A physical or chemical agent that causes or increases the frequency of mutation is called a ‘mutagen’. The process of producing a mutation is called ‘mutagenesis’.
If mutation occurs in nature without the addition of a mutagen, then, it is referred to as ‘spontaneous mutation’. If it is caused by a mutagen, then, it is called ‘induced mutation’.
A form of induced mutation called ‘site-specific mutagenesis’ is a genetic engineering technique, which is used to construct mutant DNA molecules containing mutations at pre-selected locations.
Classification of Mutations
In multi-cellular organisms such as plants or animals, mutations may occur in the somatic cells of the organism. Somatic cells are the cells that are involved in the growth, repair and maintenance of the organism. Such mutations are referred to as ‘somatic mutations’. A mutation in these cells may lead to cancer and certain of chromosomal mutations may be involved in aging.
Some mutations happen in the germ cells and these mutations may appear in the gametes and then in the offspring produced by sexual reproduction. These mutations are called ‘germ cell mutations’.
Based on the number of bases changed, mutations can be classified as:
- Point mutation—It involves a single changed base pair.
- Multiple mutation—It involves alterations in two or more base pairs.
Point mutation is further classified as:
1. Base substitution: In substitution mutations, a nucleotide with a different nitrogen base replaces a nucleotide in the DNA. The substitution mutations can have a relatively minor effect on the sequence of amino acids, because only one codon in the mRNA is altered.
Based on the consequence of the change in terms of the amino acid sequence, the affected base substitution mutations are classified as:
- Silent or neutral mutations: Normally, no change will take place in the amino acid sequence of the protein or it functions.
- Missense or nonsense mutations: This leads to the formation of a non-functional or truncated polypeptide.
Some example of substitution mutations are depicted in the following figures.
If a base substitution produces a protein that is active at one temperature (lower) and inactive at other temperature (higher temperature), then it is called ‘temperature-sensitive mutation’.
If a mutation generates a stop codon, stopping protein synthesis, then it is referred to as ‘termination or nonsense mutation’.
Temperature-sensitive mutation and termination or nonsense mutation are considered to be ‘conditional mutations’, as they exhibit mutant phenotype only under certain conditions.

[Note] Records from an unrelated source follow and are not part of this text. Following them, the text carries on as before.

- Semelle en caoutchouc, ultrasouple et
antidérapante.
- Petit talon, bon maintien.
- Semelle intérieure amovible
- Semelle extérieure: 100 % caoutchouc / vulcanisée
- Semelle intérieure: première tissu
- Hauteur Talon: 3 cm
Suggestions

2. Frame shift mutations are caused because of the following two processes.
- Base addition and
- Base deletion.
The addition or removal of one or more base pairs leads to insertion or deletion mutation, respectively. Both the processes shift the reading frame of the codons causing frame shift mutation. In addition, it ultimately leads to misincorporation of all subsequent amino acids. These mutations are caused when the molecules such as acridine orange intercalate between successive bases in the DNA and distort the DNA. This distortion of DNA results in bases being inserted or deleted when the DNA is replicated. Disruptions that arise from the insertion of a transposon within a gene also fall in this category of mutation.

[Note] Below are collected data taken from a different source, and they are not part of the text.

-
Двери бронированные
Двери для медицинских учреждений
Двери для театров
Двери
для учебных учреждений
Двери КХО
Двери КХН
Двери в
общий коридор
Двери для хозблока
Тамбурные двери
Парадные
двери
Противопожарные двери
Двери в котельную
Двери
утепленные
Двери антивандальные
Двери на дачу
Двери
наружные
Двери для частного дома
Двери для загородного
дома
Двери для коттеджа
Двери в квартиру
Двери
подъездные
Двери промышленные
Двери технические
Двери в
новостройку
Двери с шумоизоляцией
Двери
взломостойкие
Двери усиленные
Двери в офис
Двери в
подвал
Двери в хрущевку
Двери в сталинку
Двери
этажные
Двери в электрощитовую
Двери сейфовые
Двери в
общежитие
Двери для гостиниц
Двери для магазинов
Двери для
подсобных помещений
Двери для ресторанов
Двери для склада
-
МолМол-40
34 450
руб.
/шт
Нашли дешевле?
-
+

The two possible kinds of point mutations are:
- ‘Transitions’ are purine-to-purine or pyrimidine-to-pyrimidine changes:
A → G, G → A, C → T or T → C. - ‘Transversions’ are purine-to-pyrimidine or pyrimidine-to-purine changes:
A → C, A → T, G → C, G → T, C → A, C → G, T → A or T → G.

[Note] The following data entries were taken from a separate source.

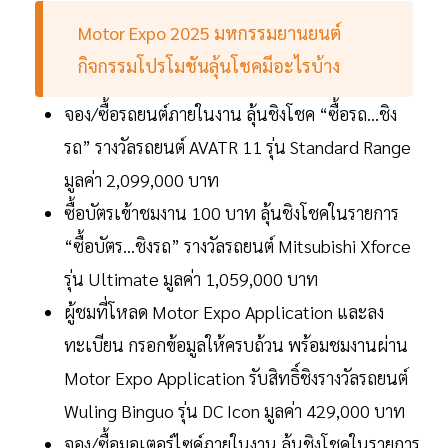
Motor Expo 2025 มหกรรมยานยนต์
กิจกรรมโปรโมชันลุ้นโชคมีอะไรบ้าง
จอง/ซื้อรถยนต์ภายในงาน ลุ้นชิงโชค “ซื้อรถ…ชิง
รถ” รางวัลรถยนต์ AVATR 11 รุ่น Standard Range
มูลค่า 2,099,000 บาท
ซื้อบัตรเข้าชมงาน 100 บาท ลุ้นชิงโชคในรายการ
“ซื้อบัตร…ชิงรถ” รางวัลรถยนต์ Mitsubishi Xforce
รุ่น Ultimate มูลค่า 1,059,000 บาท
ผู้ชมที่โหลด Motor Expo Application และลง
ทะเบียน กรอกข้อมูลให้ครบถ้วน พร้อมชมงานผ่าน
Motor Expo Application รับสิทธิ์ชิงรางวัลรถยนต์
Wuling Binguo รุ่น DC Icon มูลค่า 429,000 บาท
จอง/ซื้อมอเตอร์ไซค์ภายในงาน ลุ้นชิงโชคในรายการ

Point mutations arise by the pairing of bases with inappropriate partners, by the introduction of base analogues into DNA or by chemical mutagens. Bases may rarely mispair, either because of their tautomeric properties or because of other influences such as purines flipping from anti- to synconformations or H2O molecules serving as bridging H-bond donor/acceptors between two mispaired pyrimidines.
Based on the phenotypic expression, mutations may be classified as:
- Forward mutations: They result in the change in the phenotype of the organism from wild type to mutant type.
- Reverse mutations: They result in the change in the phenotype of the organism from mutant type to wild type. These mutations are also known as ‘reversions’ or ‘back mutations’.
Examples: AAA → GAA → AAA (which is lys → glu → lys)
UCC → UGC → AGC (which is ser → cys → ser)
Suppressor mutation
Mutations that occur at one site that completely or partially reverses the effect of the mutation at a different site are called suppressor mutations. These mutations are of two types:
- Intragenic suppressor mutations: These mutations occur on the same gene as the original mutation but at a different site.
- Intergenic suppressor mutations: These mutations occur in a completely different locus.
Induced mutations
An organism may be exposed to a variety of physical, chemical and biological agents that are capable of damaging its DNA. Each of these agents is capable of causing specific damages to the DNA and the resulting mutations are called induced mutation.